Le 27 décembre, tout s’écroule. Des manquements à la sécurité, une quête éperdue de rendement… et un coup de grisou, qui emporte 42 mineurs. Jojo n’est plus. Le grand frère chéri n’est plus là pour servir de boussole au plus jeune.

Et Michel jure qu’il se vengera. Il se vengera, comme le lui a demandé son père avant de mettre fin à ses jours. « Michel, venge-nous de la mine ! » a-t-il lu. Une supplication, un ordre… mais comment respecter cette dernière volonté ?


Auteur.
Taille du livre336 pages.
Note – ★★★★★

Le Jour d'Avant, Sorj Chalandon

Le Jour d’Avant – Critique

Wow. C’est à peu près la seule onomatopée qui me vient en terminant « Le Jour d’Avant » de Sorj Chalandon. Dans ce livre, tout – ou presque – vous marque. La plume, la capacité à capturer la vie des mineurs et l’âme d’une région, la finesse psychologique de l’intrigue, la justesse du ton…

Le jour d’avant, c’est le 26 décembre 1974. La veille de la catastrophe de Liévin qui a coûté la vie à 42 mineurs. Des hommes qui travaillaient dans la poussière de charbon, faisant face chaque jour aux risques d’explosion du grisou, ce gaz qui s’accumule dans les profondeurs de la mine. Des hommes épuisés par un travail éreintant, aux poumons abîmés, pressés par les exigences de rendement qu’on leur imposait.

La mine est cruelle, autant que peuvent l’être ceux qui la dirigent. Ainsi, lorsqu’une veuve reçoit la dernière fiche de paie de son mari mort à la mine, elle constate qu’ils lui ont retiré 3 jours de salaire pour « absence injustifiée ». Il est mort le 27 décembre.

« Au bas de la fiche de salaire, en plus des trois jours dérobés, la direction avait retenu le prix du bleu de travail et des bottes que l’ouvrier mort avait endommagés ».

Parmi ces « gueules noires », un homme de 30 ans, Jojo. Le frère aîné du narrateur, Michel. Un grand frère qu’il admire plus que tout, lui et sa mobylette, lui qui le compare au coureur automobile Michael Delaney dans le film Le Mans.

« Au soir, les mains honteuses de cambouis, il garait son vélo devant le portail de la fosse 3bis et levait les yeux vers le ciel. Les molettes des chevalements tournaient lentement. Elles racontaient le minerai qui monte au jour et les hommes qui descendent au fond. Il avait appris à imiter le souffle des beffrois d’acier. Il s’était entraîné, le regard rivé aux poulies. Il jurait que ce vacarme était l’un des plus difficiles à reproduire. Et l’un des plus beaux.
– N’importe qui peut imiter le chant du coq. Mais le chant du travail, c’est une autre histoire, disait Jojo ».

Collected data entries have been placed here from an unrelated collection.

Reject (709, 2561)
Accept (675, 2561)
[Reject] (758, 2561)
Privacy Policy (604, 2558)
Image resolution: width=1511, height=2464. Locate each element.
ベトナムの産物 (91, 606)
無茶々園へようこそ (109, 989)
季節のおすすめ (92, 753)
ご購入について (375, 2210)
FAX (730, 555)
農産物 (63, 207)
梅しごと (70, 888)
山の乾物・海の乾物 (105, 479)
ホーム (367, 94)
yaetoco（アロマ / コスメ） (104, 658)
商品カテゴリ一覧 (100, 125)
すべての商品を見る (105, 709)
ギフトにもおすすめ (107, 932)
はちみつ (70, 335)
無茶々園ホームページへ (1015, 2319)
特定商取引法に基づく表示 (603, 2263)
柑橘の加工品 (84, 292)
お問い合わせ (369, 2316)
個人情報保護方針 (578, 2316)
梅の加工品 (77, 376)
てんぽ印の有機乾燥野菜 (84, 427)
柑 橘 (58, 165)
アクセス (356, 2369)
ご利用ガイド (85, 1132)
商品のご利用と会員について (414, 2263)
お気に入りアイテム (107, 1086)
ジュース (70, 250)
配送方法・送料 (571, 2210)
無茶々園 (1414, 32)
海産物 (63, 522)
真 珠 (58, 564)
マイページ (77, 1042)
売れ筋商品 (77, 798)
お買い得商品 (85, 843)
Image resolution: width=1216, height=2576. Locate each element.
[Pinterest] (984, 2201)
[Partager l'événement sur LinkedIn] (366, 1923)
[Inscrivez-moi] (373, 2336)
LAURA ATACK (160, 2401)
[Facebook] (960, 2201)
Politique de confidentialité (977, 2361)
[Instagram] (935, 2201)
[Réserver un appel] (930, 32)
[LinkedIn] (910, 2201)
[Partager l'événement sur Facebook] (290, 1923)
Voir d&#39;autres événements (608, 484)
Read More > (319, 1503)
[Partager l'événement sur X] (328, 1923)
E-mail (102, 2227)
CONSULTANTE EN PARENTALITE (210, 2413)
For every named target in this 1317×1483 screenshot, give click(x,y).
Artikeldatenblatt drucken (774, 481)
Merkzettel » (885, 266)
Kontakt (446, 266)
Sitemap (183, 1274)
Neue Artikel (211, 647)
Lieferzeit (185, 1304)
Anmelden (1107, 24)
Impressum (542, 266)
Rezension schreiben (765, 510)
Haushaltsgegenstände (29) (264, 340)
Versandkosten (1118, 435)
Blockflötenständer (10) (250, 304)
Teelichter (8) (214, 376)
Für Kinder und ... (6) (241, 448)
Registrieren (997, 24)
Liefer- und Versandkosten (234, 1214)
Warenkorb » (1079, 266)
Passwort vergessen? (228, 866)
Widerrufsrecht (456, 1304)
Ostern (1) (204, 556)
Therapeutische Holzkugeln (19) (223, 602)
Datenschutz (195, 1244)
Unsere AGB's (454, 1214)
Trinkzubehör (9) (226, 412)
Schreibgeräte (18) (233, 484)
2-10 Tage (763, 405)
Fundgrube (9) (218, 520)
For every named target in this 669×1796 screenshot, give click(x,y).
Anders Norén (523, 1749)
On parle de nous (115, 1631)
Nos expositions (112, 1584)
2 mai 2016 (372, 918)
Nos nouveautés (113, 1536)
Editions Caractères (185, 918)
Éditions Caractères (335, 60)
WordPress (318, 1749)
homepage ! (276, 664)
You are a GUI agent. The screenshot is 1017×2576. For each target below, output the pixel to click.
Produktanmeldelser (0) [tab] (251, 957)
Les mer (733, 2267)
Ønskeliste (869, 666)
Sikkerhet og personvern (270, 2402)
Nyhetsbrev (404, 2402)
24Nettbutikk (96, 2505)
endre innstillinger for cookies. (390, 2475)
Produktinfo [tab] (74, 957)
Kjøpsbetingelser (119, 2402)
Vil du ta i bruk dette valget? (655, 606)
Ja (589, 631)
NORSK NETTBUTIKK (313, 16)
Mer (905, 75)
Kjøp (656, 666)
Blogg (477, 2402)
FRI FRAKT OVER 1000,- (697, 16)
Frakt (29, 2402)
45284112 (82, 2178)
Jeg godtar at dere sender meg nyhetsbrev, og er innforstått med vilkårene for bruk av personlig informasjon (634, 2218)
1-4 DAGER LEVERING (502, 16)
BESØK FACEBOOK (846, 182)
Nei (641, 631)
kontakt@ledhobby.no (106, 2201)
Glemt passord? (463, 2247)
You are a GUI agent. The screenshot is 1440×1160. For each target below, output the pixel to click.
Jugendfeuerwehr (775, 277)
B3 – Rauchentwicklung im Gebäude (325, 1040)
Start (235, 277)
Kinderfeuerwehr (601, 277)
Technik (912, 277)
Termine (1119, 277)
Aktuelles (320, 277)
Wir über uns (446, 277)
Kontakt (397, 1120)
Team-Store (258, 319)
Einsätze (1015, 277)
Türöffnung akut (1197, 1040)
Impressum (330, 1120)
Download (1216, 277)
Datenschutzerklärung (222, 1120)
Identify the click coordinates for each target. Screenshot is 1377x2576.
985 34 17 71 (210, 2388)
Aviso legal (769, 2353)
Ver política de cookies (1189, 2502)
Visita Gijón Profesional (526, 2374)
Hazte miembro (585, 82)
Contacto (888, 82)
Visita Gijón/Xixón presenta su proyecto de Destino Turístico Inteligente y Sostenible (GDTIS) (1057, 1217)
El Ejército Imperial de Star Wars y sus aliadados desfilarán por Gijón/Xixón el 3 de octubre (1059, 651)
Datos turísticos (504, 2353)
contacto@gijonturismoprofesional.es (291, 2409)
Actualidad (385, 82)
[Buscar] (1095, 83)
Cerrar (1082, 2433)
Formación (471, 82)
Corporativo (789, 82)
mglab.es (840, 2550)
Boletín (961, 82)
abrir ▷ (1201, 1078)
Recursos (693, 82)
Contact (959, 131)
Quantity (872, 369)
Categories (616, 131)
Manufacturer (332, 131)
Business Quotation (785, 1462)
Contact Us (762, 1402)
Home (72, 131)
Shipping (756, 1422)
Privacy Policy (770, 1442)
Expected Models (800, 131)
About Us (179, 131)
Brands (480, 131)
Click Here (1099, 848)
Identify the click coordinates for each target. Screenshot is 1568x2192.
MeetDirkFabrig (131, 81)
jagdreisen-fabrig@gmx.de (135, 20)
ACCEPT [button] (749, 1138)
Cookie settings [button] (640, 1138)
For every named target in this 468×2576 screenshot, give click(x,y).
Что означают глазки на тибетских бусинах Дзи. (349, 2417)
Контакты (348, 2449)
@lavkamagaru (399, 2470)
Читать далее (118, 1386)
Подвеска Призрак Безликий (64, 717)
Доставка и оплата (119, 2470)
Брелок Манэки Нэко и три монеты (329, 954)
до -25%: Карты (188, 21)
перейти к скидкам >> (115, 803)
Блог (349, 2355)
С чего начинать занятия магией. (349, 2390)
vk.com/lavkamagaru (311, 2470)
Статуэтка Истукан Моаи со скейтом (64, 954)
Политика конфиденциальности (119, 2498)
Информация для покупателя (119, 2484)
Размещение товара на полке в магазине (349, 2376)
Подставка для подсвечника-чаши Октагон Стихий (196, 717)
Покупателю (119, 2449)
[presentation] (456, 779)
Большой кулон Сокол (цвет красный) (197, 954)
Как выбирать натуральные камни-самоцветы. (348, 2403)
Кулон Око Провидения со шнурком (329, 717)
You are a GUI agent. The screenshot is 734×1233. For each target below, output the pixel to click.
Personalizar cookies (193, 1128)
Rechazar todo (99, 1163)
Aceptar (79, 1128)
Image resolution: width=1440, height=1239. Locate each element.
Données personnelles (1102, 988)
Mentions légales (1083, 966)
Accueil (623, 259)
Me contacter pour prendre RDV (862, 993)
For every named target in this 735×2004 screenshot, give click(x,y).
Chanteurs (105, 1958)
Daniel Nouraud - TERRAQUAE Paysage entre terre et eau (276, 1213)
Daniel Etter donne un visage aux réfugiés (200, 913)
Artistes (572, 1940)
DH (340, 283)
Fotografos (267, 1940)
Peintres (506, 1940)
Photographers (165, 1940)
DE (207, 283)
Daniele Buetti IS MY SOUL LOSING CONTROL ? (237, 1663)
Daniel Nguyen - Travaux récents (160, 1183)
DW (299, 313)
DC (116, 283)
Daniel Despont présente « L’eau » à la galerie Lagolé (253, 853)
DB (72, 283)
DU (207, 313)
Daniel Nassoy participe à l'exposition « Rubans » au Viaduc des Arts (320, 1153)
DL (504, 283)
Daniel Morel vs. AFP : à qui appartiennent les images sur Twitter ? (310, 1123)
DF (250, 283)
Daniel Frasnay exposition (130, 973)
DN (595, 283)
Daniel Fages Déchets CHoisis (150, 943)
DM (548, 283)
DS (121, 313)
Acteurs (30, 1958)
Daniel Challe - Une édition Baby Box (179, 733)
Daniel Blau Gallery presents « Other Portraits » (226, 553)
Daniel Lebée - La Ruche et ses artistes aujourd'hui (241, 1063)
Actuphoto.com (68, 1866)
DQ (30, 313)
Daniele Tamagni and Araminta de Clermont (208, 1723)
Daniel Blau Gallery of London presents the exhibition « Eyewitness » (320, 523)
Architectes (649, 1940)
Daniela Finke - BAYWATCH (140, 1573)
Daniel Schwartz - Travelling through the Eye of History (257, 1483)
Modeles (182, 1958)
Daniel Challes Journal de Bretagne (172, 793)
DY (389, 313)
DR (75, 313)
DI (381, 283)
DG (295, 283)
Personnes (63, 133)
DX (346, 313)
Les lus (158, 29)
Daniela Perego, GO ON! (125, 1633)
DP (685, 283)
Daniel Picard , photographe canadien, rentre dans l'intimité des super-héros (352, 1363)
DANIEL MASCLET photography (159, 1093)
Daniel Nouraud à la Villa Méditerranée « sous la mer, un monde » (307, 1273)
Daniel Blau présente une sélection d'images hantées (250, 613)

Michel ignore alors que ce 26 décembre est le dernier jour que son frère passe sur ses deux jambes. Après, c’est l’accident. La mort de Jojo. Et pour Michel, 16 ans, c’est l’enfance qui meurt un peu.

L’ombre de Jojo va alors planer sur l’ensemble de son existence. Michel veut l’honorer et le venger tout à la fois… Faire le deuil et le garder au cœur de sa mémoire.

Les fosses 3 et 3bis des mines de Lens

Sorj Chalandon nous raconte la mine, sa dureté mais aussi la fierté de ses hommes. Il nous raconte Michel et le drame de sa vie, sa vengeance mûrie et si tragique…

Et on ressort de ce livre un peu muet, un peu admiratif, un peu marqué.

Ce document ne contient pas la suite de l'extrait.